As the son of a middle school science teacher and a pharmacist, Kevin Wright, Ph.D., developed an interest in science and medicine at an early age. He became permanently hooked during an undergraduate course in basic neuroscience as a sophomore at Allegheny College in his home state of Pennsylvania.
“I fell in love with how complex it is,” he said.
Today, Wright is an assistant professor running his own laboratory in OHSU’s Vollum Institute, where he applies his natural curiosity toward solving one of the most formidable puzzles in science and medicine: how the nervous system works.
“It’s daunting, for sure,” he said. “But that’s what makes it so exciting.”
Wright’s work focuses on uncovering the basic biology of how neurons connect to one another and what goes awry when they don’t. In Wright’s laboratory, scientists are focused on the role of a protein called dystroglycan in regulating the formation and function of connections within the developing nervous system. Mutations affecting this protein are known to lead to muscular dystrophy and related neurodevelopmental defects, including autism.

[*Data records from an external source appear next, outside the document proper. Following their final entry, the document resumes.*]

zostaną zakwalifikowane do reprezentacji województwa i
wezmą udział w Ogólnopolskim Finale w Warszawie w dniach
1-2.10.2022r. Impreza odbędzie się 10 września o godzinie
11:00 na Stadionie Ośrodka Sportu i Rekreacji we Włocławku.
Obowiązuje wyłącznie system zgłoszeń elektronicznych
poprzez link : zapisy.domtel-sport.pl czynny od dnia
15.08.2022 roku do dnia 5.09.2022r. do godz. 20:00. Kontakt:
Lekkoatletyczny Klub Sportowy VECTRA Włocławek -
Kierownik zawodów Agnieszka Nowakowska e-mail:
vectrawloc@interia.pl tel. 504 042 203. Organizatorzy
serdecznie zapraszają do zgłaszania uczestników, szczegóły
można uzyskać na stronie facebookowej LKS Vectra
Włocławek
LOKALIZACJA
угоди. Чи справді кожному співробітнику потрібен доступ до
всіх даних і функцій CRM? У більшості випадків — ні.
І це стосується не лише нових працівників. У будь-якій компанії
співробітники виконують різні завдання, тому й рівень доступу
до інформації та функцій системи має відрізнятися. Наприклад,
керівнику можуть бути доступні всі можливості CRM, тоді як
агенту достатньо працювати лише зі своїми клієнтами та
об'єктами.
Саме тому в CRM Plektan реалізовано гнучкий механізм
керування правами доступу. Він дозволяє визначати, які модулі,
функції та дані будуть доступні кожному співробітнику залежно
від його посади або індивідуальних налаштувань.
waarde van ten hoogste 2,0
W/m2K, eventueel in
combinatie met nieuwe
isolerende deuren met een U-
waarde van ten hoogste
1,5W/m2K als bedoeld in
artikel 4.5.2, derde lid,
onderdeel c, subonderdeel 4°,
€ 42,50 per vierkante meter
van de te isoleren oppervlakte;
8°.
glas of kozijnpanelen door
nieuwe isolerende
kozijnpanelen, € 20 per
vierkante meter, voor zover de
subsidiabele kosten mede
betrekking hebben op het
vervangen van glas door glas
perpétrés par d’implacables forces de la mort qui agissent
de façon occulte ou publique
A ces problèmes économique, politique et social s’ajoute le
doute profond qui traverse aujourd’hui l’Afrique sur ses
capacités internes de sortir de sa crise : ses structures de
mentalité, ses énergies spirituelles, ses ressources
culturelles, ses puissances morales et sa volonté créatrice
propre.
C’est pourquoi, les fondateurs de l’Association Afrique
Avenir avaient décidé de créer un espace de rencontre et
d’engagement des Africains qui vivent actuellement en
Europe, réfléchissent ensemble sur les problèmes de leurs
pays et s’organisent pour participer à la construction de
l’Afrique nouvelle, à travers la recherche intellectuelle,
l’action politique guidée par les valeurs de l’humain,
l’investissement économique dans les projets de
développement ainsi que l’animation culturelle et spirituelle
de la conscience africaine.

This line of basic science research isn’t easy or quick, which is why Wright said stable funding is so important to conduct research projects that span years.
“These are not easy questions we’re tackling,” Wright said. “They take a long time.”

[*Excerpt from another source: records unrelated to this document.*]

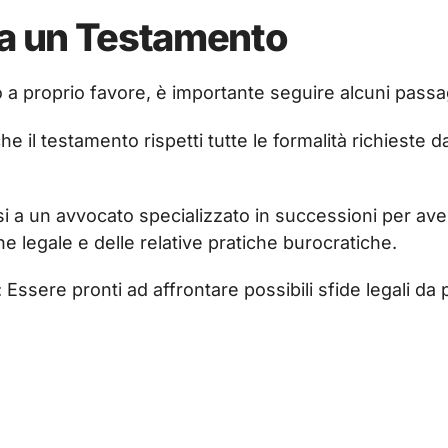
va un Testamento
 a proprio favore, è importante seguire alcuni passa
he il testamento rispetti tutte le formalità richieste da
si a un avvocato specializzato in successioni per av
e legale e delle relative pratiche burocratiche.
: Essere pronti ad affrontare possibili sfide legali da 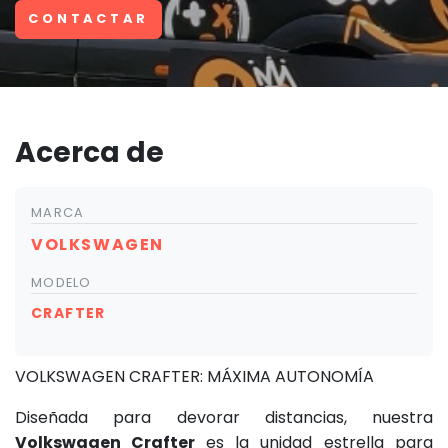
CONTACTAR
Acerca de
MARCA
VOLKSWAGEN
MODELO
CRAFTER
VOLKSWAGEN CRAFTER: MÁXIMA AUTONOMÍA
Diseñada para devorar distancias, nuestra
Volkswagen Crafter
es la unidad estrella para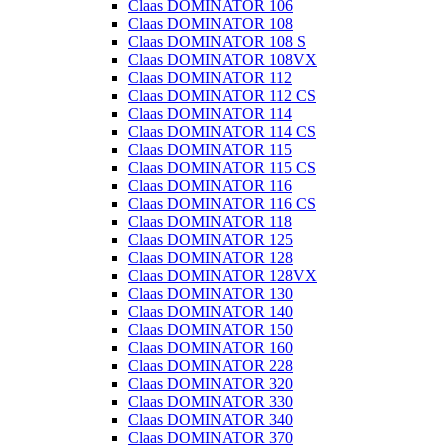
Claas DOMINATOR 106
Claas DOMINATOR 108
Claas DOMINATOR 108 S
Claas DOMINATOR 108VX
Claas DOMINATOR 112
Claas DOMINATOR 112 CS
Claas DOMINATOR 114
Claas DOMINATOR 114 CS
Claas DOMINATOR 115
Claas DOMINATOR 115 CS
Claas DOMINATOR 116
Claas DOMINATOR 116 CS
Claas DOMINATOR 118
Claas DOMINATOR 125
Claas DOMINATOR 128
Claas DOMINATOR 128VX
Claas DOMINATOR 130
Claas DOMINATOR 140
Claas DOMINATOR 150
Claas DOMINATOR 160
Claas DOMINATOR 228
Claas DOMINATOR 320
Claas DOMINATOR 330
Claas DOMINATOR 340
Claas DOMINATOR 370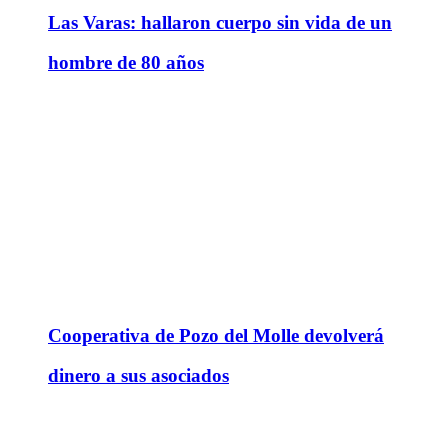
Las Varas: hallaron cuerpo sin vida de un
hombre de 80 años
Cooperativa de Pozo del Molle devolverá
dinero a sus asociados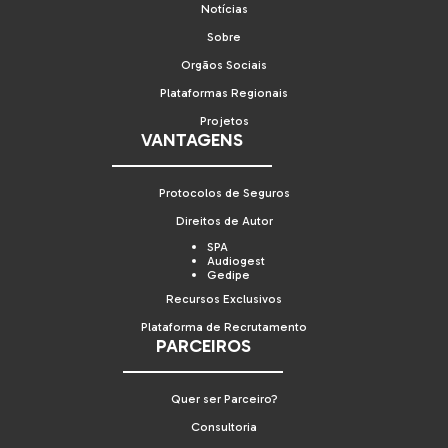
Notícias
Sobre
Orgãos Sociais
Plataformas Regionais
Projetos
VANTAGENS
Protocolos de Seguros
Direitos de Autor
SPA
Audiogest
Gedipe
Recursos Exclusivos
Plataforma de Recrutamento
PARCEIROS
Quer ser Parceiro?
Consultoria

For relatively young scientists like Wright, who arrived at the Vollum in 2013, proposed cuts in National Institutes of Health budget would be especially hard-hitting. In 2016 alone, OHSU scientists received more than $234 million in NIH funding, by far the largest source of funding for research at the institution. Even maintaining a static level of funding – much less a 20 percent cut – makes it difficult to sustain the nation’s burgeoning research enterprise. For the sake of comparison, the recent Chan Zuckerberg Initiative announced by the Facebook founder commits $3 billion over 10 years – an amount that’s less than 10 percent of the NIH’s annual budget.
Wright noted that NIH funding, which also helps to train the next generation of scientists, is especially important in supporting the work of scientists who are just getting started.
“While funding basic science research through philanthropy is important and can achieve a great deal, it tends to concentrate resources in specific areas of research and often favors higher-profile institutes and labs,” Wright said. “That’s why public support through the NIH is so vital.”
Maintaining the nation’s investment in basic science comes at a crucial time for brain researchers to continue the momentum of recent years. Wright along with other scientists note that we’re entering a golden age for science, particularly for research involving the brain and central nervous system. New tools are becoming available that make it cheaper, more efficient and faster to conduct basic science. For example, it used to take a year to deactivate a gene within a laboratory mouse. Now, it can be done within a matter of weeks.
Wright is optimistic about the future, although much remains to be done.
“Even with all of the progress we’ve made, we probably understand 1 percent of how the brain works,” he said. “We’ve got a lot of work to do.”